Let’s hope they don’t overshadow a significant development that emerged the same day: A scientific study that provides strong support for the importance and safety of Keystone XL.
The publication was a long-awaited report from the National Research Council (NRC), which looked into the effects of oil sands crude (a.k.a. diluted bitumen, or dilbit) on pipelines. Critics have long charged that dilbit – particularly the crude produced from Canada’s oil sands region – is somehow different from conventional crudes, increasing the likelihood of corrosion, ruptures and spills. It has been one of the chief arguments against going forward with Keystone XL.
The NRC report makes clear these claims are baseless.
“Diluted bitumen has no greater likelihood of accidental pipeline release than other crude oils,” according to the NRC. “The committee that wrote the report found that diluted bitumen has physical and chemical properties within the range of other crude oils and that no aspect of its transportation by pipeline would make it more likely than other crude oils to cause an accidental release.”
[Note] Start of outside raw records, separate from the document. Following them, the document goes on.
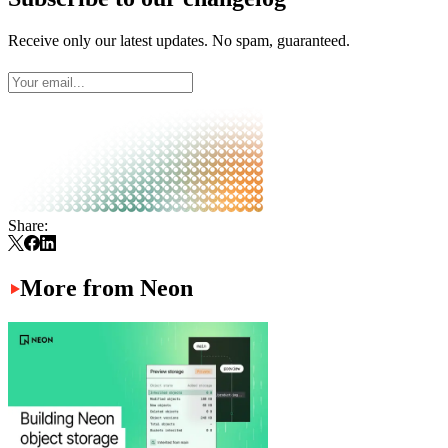
Receive only our latest updates. No spam, guaranteed.
Share:
More from Neon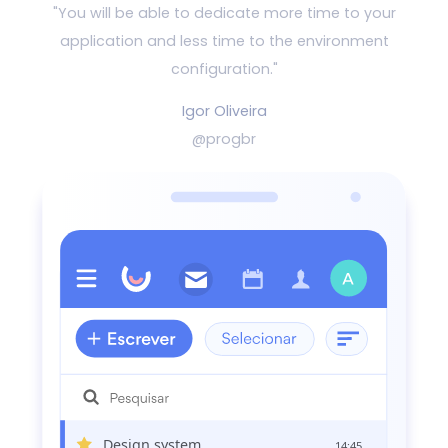
"You will be able to dedicate more time to your
application and
less time to the environment
configuration."
Igor Oliveira
@progbr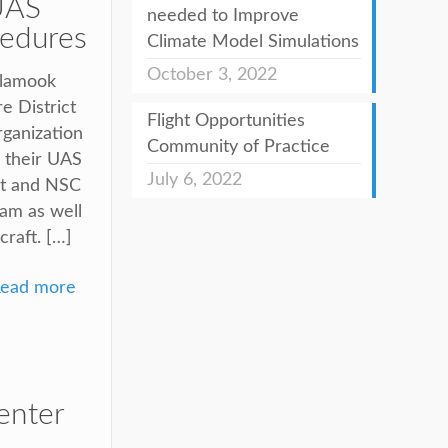
UAS
needed to Improve
cedures
Climate Model Simulations
October 3, 2022
llamook
e District
Flight Opportunities
rganization
Community of Practice
r their UAS
July 6, 2022
ict and NSC
ram as well
craft. […]
ead more
enter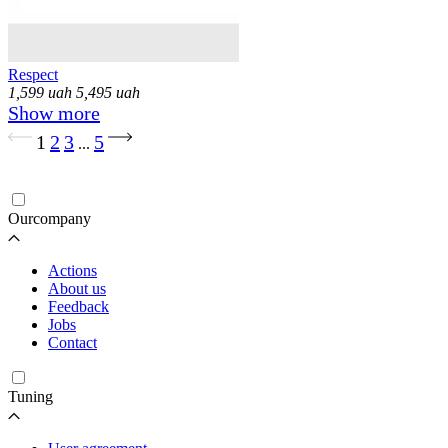
Respect
1,599
uah
5,495
uah
Show more
Loading...
1
2
3
5
...
Ourcompany
Actions
About us
Feedback
Jobs
Contact
Tuning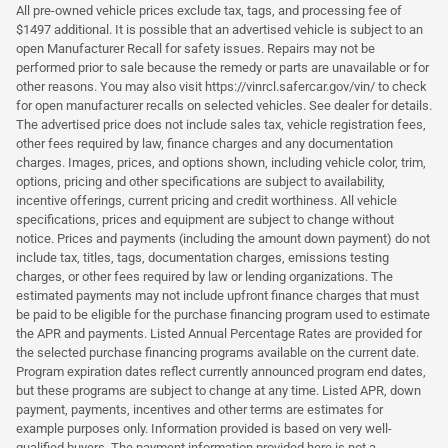
All pre-owned vehicle prices exclude tax, tags, and processing fee of
$1497 additional. It is possible that an advertised vehicle is subject to an
open Manufacturer Recall for safety issues. Repairs may not be
performed prior to sale because the remedy or parts are unavailable or for
other reasons. You may also visit https://vinrcl.safercar.gov/vin/ to check
for open manufacturer recalls on selected vehicles. See dealer for details.
The advertised price does not include sales tax, vehicle registration fees,
other fees required by law, finance charges and any documentation
charges. Images, prices, and options shown, including vehicle color, trim,
options, pricing and other specifications are subject to availability,
incentive offerings, current pricing and credit worthiness. All vehicle
specifications, prices and equipment are subject to change without
notice. Prices and payments (including the amount down payment) do not
include tax, titles, tags, documentation charges, emissions testing
charges, or other fees required by law or lending organizations. The
estimated payments may not include upfront finance charges that must
be paid to be eligible for the purchase financing program used to estimate
the APR and payments. Listed Annual Percentage Rates are provided for
the selected purchase financing programs available on the current date.
Program expiration dates reflect currently announced program end dates,
but these programs are subject to change at any time. Listed APR, down
payment, payments, incentives and other terms are estimates for
example purposes only. Information provided is based on very well-
qualified buyers. The payment information provided here is not a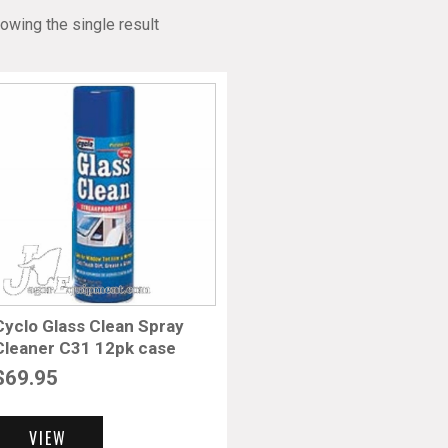
owing the single result
Cyclo Glass Clean Spray
Cleaner C31 12pk case
$
69.95
VIEW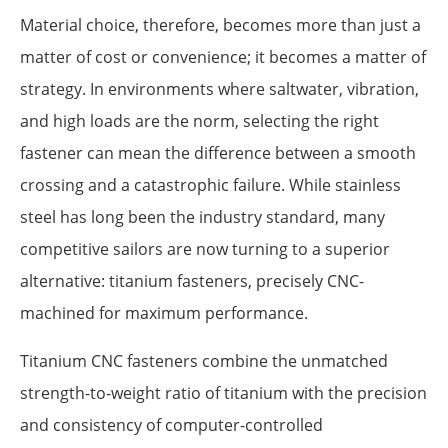
Material choice, therefore, becomes more than just a
matter of cost or convenience; it becomes a matter of
strategy. In environments where saltwater, vibration,
and high loads are the norm, selecting the right
fastener can mean the difference between a smooth
crossing and a catastrophic failure. While stainless
steel has long been the industry standard, many
competitive sailors are now turning to a superior
alternative: titanium fasteners, precisely CNC-
machined for maximum performance.
Titanium CNC fasteners combine the unmatched
strength-to-weight ratio of titanium with the precision
and consistency of computer-controlled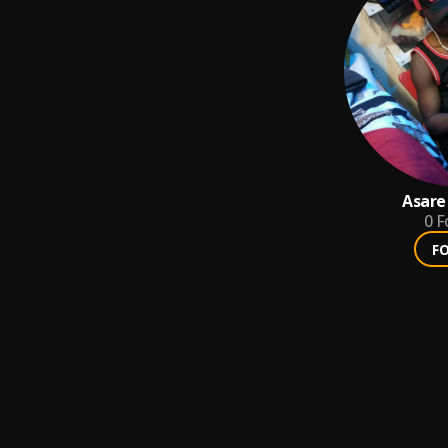
Asare
0
F
F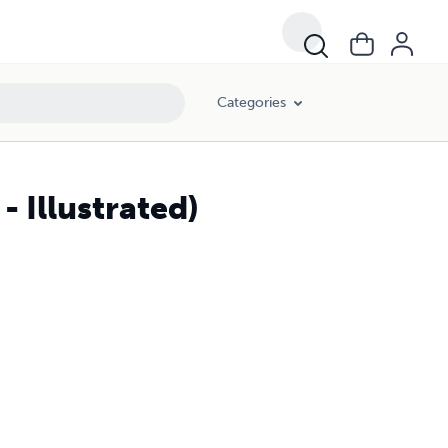
Categories
- Illustrated)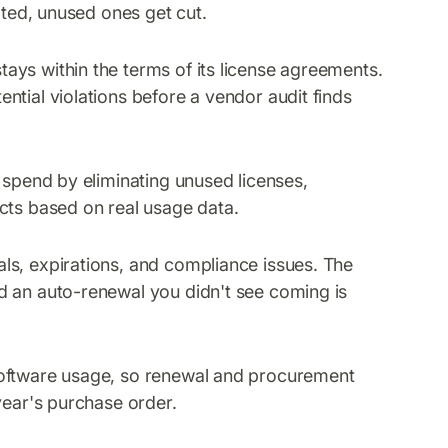
ated, unused ones get cut.
ays within the terms of its license agreements.
ntial violations before a vendor audit finds
 spend by eliminating unused licenses,
cts based on real usage data.
ls, expirations, and compliance issues. The
d an auto-renewal you didn't see coming is
software usage, so renewal and procurement
year's purchase order.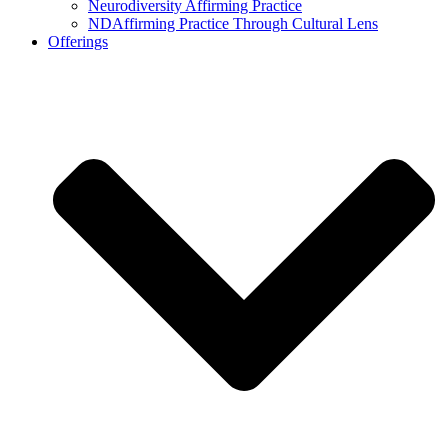
Neurodiversity Affirming Practice
NDAffirming Practice Through Cultural Lens
Offerings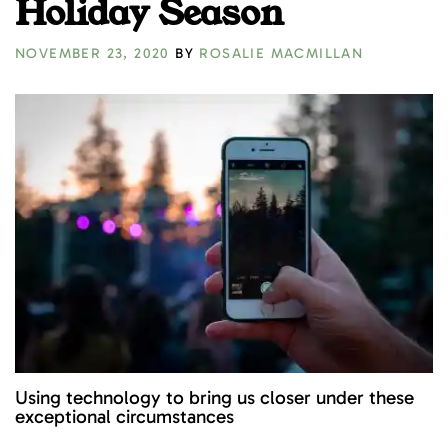
Holiday Season
NOVEMBER 23, 2020
BY
ROSALIE MACMILLAN
Using technology to bring us closer under these
exceptional circumstances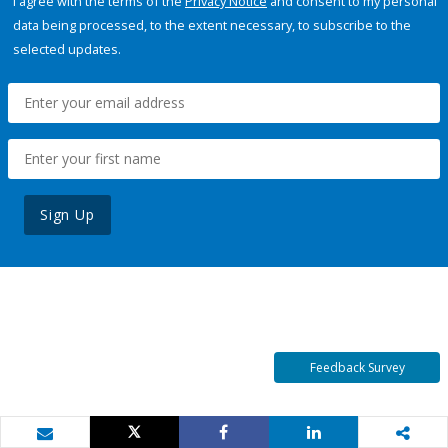
I agree with the terms of the
Privacy Notice
and consent to my personal
data being processed, to the extent necessary, to subscribe to the
selected updates.
Sign Up
Feedback Survey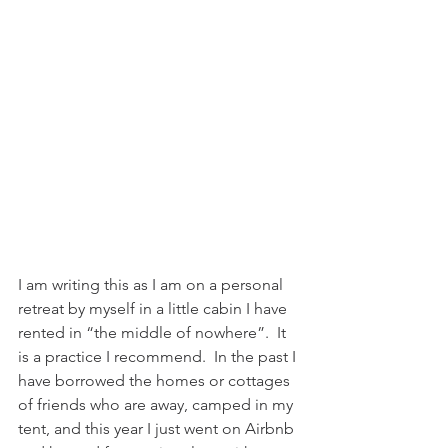
I am writing this as I am on a personal 
retreat by myself in a little cabin I have 
rented in “the middle of nowhere”.  It 
is a practice I recommend.  In the past I 
have borrowed the homes or cottages 
of friends who are away, camped in my 
tent, and this year I just went on Airbnb 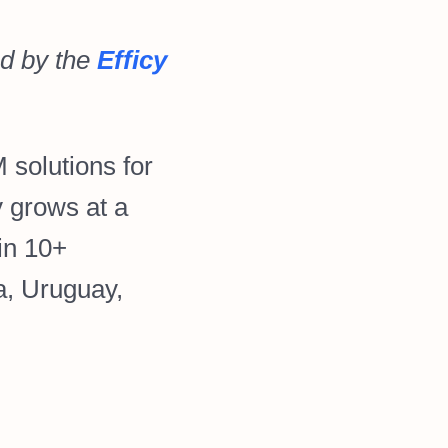
d by the
Efficy
 solutions for
 grows at a
in 10+
a, Uruguay,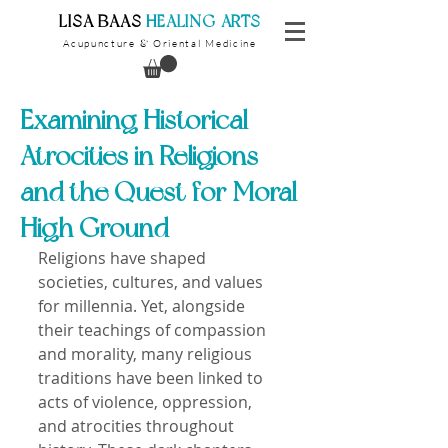
​LISA BAAS
​
HEALING ARTS
Acupuncture
Oriental Medicine
&
Examining Historical
Atrocities in Religions
and the Quest for Moral
High Ground
Religions have shaped 
societies, cultures, and values 
for millennia. Yet, alongside 
their teachings of compassion 
and morality, many religious 
traditions have been linked to 
acts of violence, oppression, 
and atrocities throughout 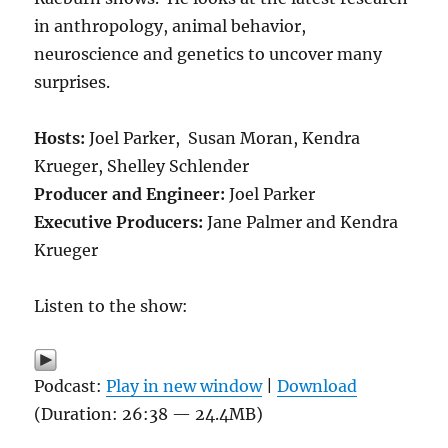
in anthropology, animal behavior,
neuroscience and genetics to uncover many
surprises.
Hosts:
Joel Parker, Susan Moran, Kendra
Krueger, Shelley Schlender
Producer and Engineer:
Joel Parker
Executive Producers:
Jane Palmer and Kendra
Krueger
Listen to the show:
Podcast:
Play in new window
|
Download
(Duration: 26:38 — 24.4MB)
That sounds a lot like what a researcher at Canada’s leading national research laboratory told the press last year about his own study into the matter: “We did not see any difference whatsoever” between crude from oil sands and other crudes.
The NRC report also confirms what the oil and natural gas industry has discovered in our years working in the oil sands. We have studied this issue extensively. After all, we have an interest in making sure our pipelines last long, operate safely, and are not threatened by the products they carry to markets and consumers.
The comprehensive nature of the National Research Council’s study should put an end to the flawed argument about oil sands corrosivity. As an official with the Canadian Association of Petroleum Producers told Bloomberg News, “It does provide a very definitive conclusion.”
Of course, the real conclusion will come when the president approves Keystone XL and the project finally gets built. The NRC report gives President Obama one more reason to do so.